Każdą wolną chwilę od koncertów, wyjazdów (a tych jest sporo...) kielczanie starają się spędzać z rodziną. - W związku z tym, że każdy z nas jest już szczęśliwym małżonkiem, nie ma już „singlowych” wypadów. Chyba mogę zdradzić, że najbardziej spektakularne plany ma Jarek, który wyjeżdża do Australii z żoną. Mam tylko nadzieję, że nic jadowitego go tam nie ukąsi. A jeśli tak, to mam nadzieję, że będzie po tym jeszcze śmieszniejszy... - żartuje Karol. - Jak nie będę wchodził do wody i będę smarował się kremami, to może nic mi się nie stanie... Chociaż pewnie chłopaki by się ucieszyli... Ostatnio dawaliśmy sobie w kość - mówi Jarek Sadza. - Krokodyle i rekiny tak naprawdę można rzadko tam spotkać. Jeśli już, to będziemy korzystali ze strzeżonych plaży, na dziewicze raczej się nie skusimy. Na pewno pozwiedzamy Syndey i okolice. Plany jeszcze się układają - mówi przezornie.

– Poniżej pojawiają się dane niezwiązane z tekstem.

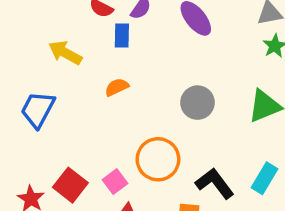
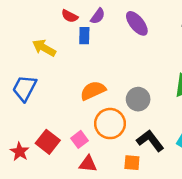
orange semicircle: (117, 87) -> (93, 91), moved, size x1.5
gray circle: (197, 103) -> (138, 99), moved

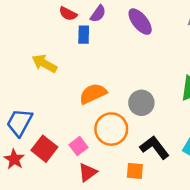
yellow arrow: (44, 48) -> (44, 64), moved
blue trapezoid: (25, 88) -> (19, 122), moved
red triangle: (88, 164) -> (88, 172), turned -42

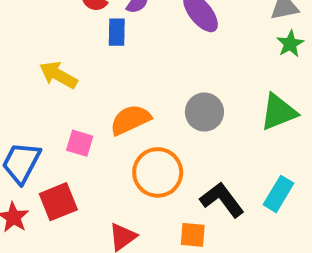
gray circle: (141, 103) -> (204, 112), moved
pink square: (78, 146) -> (80, 143), moved, turned -36
red square: (44, 149) -> (58, 202), turned 30

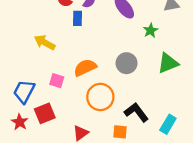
green star: (290, 44) -> (151, 30), moved
cyan rectangle: (279, 194) -> (168, 124), moved

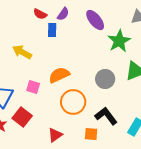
green star: (151, 30) -> (119, 41), size x1.6
gray circle: (127, 63) -> (105, 79), moved
red square: (45, 113) -> (22, 117), turned -30

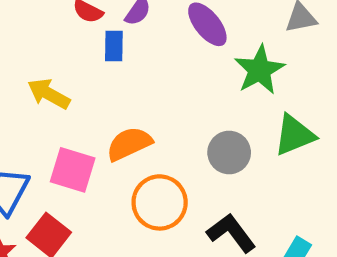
pink square: (33, 87) -> (73, 170), size x1.5

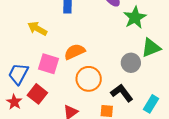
gray circle: (229, 152) -> (131, 63), moved

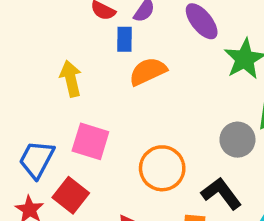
yellow arrow: (37, 29) -> (71, 79), turned 48
orange semicircle: (75, 52) -> (148, 71), moved

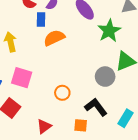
orange circle: (162, 168) -> (62, 93), size x0.6

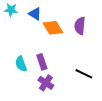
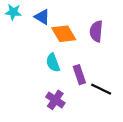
purple rectangle: (42, 62) -> (79, 75), moved
cyan semicircle: (21, 64) -> (53, 63), moved

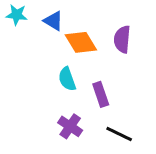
black line: (101, 89) -> (119, 134), moved

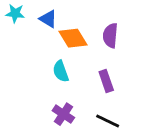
purple rectangle: (101, 94) -> (106, 81), moved

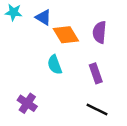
purple cross: (63, 114) -> (27, 103), moved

Święta Jarek spędzi w domu z rodziną. Aby pojeździć na kangurach, wyjeżdżamy na początku stycznia - mówi kielczanin. Urlop w Australii to nieco przesunięta podróż poślubna. Po zawarciu związku małżeńskiego Jarek musiał ostro wziąć się do pracy, aby teraz ten urlop mógł potrwać kilka tygodni. - Musieliśmy nadrobić, dawaliśmy po trzydzieści występów w miesiącu - dodaje Jarek.

Jest plan - rodzina, przyjaciele i tenis

- Będąc prawie 300 dni w ciągu roku poza domem, święta są dla mnie jak zbawienie. Jestem w domu, nie mam występów, więc mogę skupić się na tym, aby pobyć z rodziną. Na wigilię wybieram się do rodziców, a w drugi dzień świąt rodzina przyjeżdża do mnie. Taki jest plan na te święta - zdradza Michał Tercz. Jaka Wigilia, taki cały rok? - Na 11 rano mam ustawioną partyjkę tenisa... Marzy mi się, aby grać przez cały rok - mówi Michał, który rozmowę z nami prowadził niedługo po zejściu z kortu. - To bardzo odpręża, pozwala oderwać się od rzeczywistości. Często zabieramy ze sobą sprzęty i gramy w trasie, jeśli jest taka możliwość. Mam w telefonie bazę danych kortów, w końcu byliśmy już chyba w większości z nich w Polsce - mówi. Gdzie w takim razie jest najlepszy kort? - W Kielcach, czyli w domu - odpowiada bez zastanowienia.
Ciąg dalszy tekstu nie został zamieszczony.